**DIRECTIONS:** Below are the records; tally the lines that include "produced" and report only the total.

**Collected data entries:**

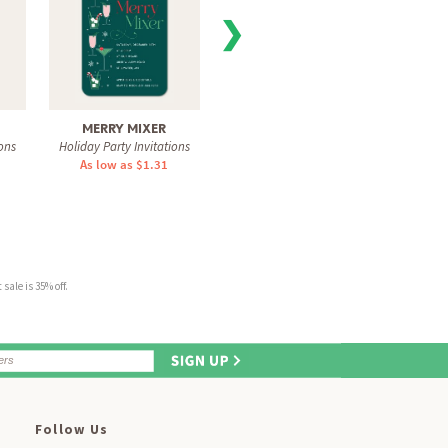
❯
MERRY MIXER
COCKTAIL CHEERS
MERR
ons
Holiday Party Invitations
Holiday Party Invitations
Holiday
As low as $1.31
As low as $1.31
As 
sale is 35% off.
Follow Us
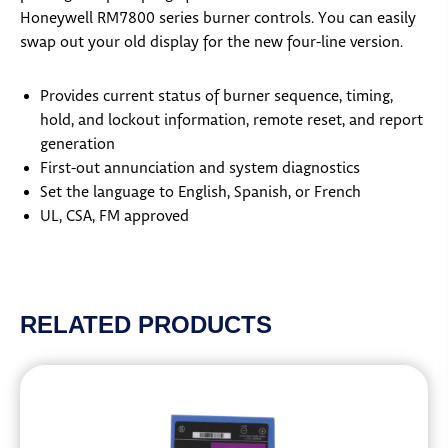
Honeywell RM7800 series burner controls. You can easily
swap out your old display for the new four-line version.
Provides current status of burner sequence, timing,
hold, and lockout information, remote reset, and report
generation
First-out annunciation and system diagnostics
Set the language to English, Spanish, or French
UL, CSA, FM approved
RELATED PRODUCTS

---

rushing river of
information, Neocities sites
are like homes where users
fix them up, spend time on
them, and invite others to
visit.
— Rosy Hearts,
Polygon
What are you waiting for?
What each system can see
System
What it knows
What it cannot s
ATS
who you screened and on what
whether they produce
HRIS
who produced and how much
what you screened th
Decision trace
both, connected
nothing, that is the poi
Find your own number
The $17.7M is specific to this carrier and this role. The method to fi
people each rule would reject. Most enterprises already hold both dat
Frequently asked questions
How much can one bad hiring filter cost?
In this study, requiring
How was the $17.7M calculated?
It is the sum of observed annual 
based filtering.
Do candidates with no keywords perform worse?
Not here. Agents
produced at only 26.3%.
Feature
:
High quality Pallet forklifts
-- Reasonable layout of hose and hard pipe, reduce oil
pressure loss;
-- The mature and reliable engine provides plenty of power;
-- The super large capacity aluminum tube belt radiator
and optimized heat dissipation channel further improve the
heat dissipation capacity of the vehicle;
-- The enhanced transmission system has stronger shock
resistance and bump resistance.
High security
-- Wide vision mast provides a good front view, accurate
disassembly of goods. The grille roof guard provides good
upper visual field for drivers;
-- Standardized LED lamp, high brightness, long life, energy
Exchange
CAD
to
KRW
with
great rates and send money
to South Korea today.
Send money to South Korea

--

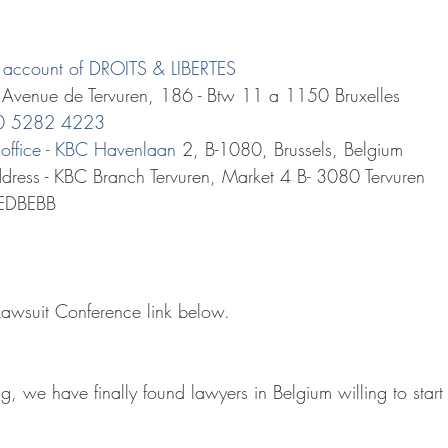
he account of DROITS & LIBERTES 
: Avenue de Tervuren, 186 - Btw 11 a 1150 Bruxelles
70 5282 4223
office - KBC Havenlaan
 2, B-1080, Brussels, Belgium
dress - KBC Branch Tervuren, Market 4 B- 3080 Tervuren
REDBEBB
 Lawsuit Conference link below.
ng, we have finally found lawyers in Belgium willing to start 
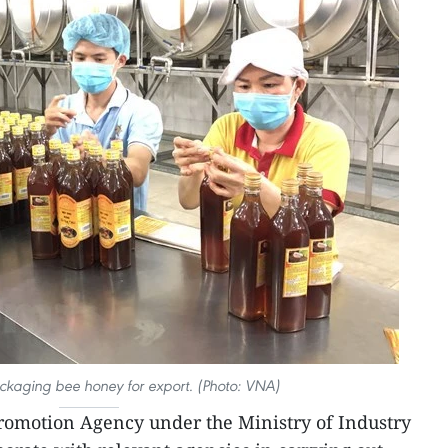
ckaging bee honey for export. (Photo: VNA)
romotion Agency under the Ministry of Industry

**OUTPUT OF THE TASK:** 2